China’s economy is facing a huge challenge. The online money market funds that rolled in 2013 were supposed to shake up the Asian nation’s banking industry, but now the returns have sharply fallen.

Money market funds are investments made for the purpose of earning interest, while maintaining a net asset value of $1 per share. They’re safe, liquid investments that are well suited for small investors. For context, money market funds in the U.S. hold more than $3 trillion and are critical to investors, corporations, municipalities and the overall economy.

So when Internet giants in China, such as Alibaba and Baidu, rolled out online money market funds in 2013, many thought that it would force state-run companies to compete for customers, potentially disrupting the country’s financial system. Chinese consumers were soon stashing billions in funds with their smartphones, expecting return rates as high as 8%.

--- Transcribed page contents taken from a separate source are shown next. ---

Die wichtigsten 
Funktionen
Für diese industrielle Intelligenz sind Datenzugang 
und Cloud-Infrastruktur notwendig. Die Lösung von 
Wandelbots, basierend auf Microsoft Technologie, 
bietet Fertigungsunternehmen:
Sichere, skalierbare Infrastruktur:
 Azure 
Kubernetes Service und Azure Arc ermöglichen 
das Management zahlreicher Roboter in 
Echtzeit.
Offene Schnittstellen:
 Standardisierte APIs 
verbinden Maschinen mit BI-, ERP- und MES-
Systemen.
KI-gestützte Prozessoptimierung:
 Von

Those returns, however, have fallen.

In fact, the annual interest rates of China’s money market funds are the lowest they’ve ever been. Yu’ebao, the first and loudest player in China’s online money market funds, is currently issuing annual returns of 3.33% — almost half of what they were returning two years ago. Similarly, Alibaba used the popularity of the funds to negotiate high return rates from small banks in exchange for placing the money in the banks’ vaults.

However, that bargaining power is disappearing as identical entrants flood the scene.
“With more competitors on the market… [Yu’ebao] no longer has as much room to negotiate the rates of these reinvestments as competitors are approaching these vehicles and may be willing to accept lower rates, bringing overall returns down for the industry as a whole,” Michael Zhu, a partner at Gobi Partners.

The sinking return rates are partially connected to trends in China’s monetary policy, as well. Interbank deposits, and government and corporate bonds — where companies’ cash is located — are subject to the will of China’s central bank.

The problem is that these money market funds pose serious competition to the traditional savings accounts China’s state-owned banks offer. In February 2014, Chinese International Capital Corp. estimated that online money market funds had the potential to take up to 8% of total consumer deposits in three years.

However, the hope China’s online money market boom promised seems to be fading now.